I saw it a few times that some authors write $P(X^{(N)}=x)=f(x,N)$. That does not make sense imo as probability is deterministic, not random. So I thought maybe they mean $P(X^{(N)}=x|N)=f(N)$.
It feels like what you makes sense. $P(X^{(N)}=x)=f(N)$ is valid, and in this statement $N$ is random, so $f(N)$ is some random density (but I think it would be better still to write $f(x,N)$). However if you condition on a particular setting of $N$ it becomes a deterministic density function, so that you now arrive at, $P(X^{(N)}=x|N=n)=f(n)$ (and I would still prefer to write $f(x,n))$. The conditioning on a particular setting of $N$ is important.
This is not a very clear statement. The evaluation of a probability mass function at a particular point is not random, but a probability measure is meant to help encode a sense of randomness via the random variable you define.

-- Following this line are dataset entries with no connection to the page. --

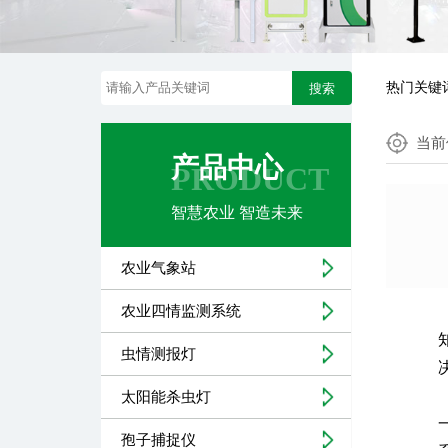
热门关键
搜索
当前
产品中心
PRODUCT
智慧农业 智造未来
农业气象站
农业四情监测系统
虫情测报灯
太阳能杀虫灯
孢子捕捉仪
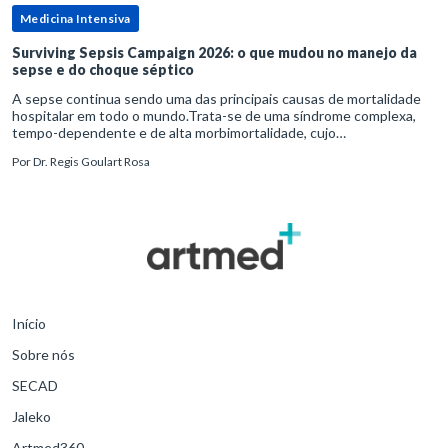
Medicina Intensiva
Surviving Sepsis Campaign 2026: o que mudou no manejo da
sepse e do choque séptico
A sepse continua sendo uma das principais causas de mortalidade
hospitalar em todo o mundo.Trata-se de uma síndrome complexa,
tempo-dependente e de alta morbimortalidade, cujo
reconhecimento precoce e manejo estruturado são determinantes
Por
Dr. Regis Goulart Rosa
para o desfe
Início
Sobre nós
SECAD
Jaleko
Artmed360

This does not make sense to me. As I said before you need to condition on an actual value. You need to be given a value, hence you should condition at $N= n $. A event must have occurred.
I think it could be insightful to understand the difference between the parameterisation of a density, and its density dummy variable used to define the density. What is a common example is something like: $\mathcal{N}(x;\mu,\sigma^2)$, where $x$ is density variable, and the parameterisation are non-random quantities. Under your notation this could be expressed as, $P(X^{(\mu,\sigma^2)}\leq x) = \int_{-\infty}^x \mathcal{N}(x;\mu,\sigma^2) dx$, where $X\sim\mathcal{N}(x;\mu,\sigma^2)$, since remember the probability for a continuous R.V. requires an integration over the pdf.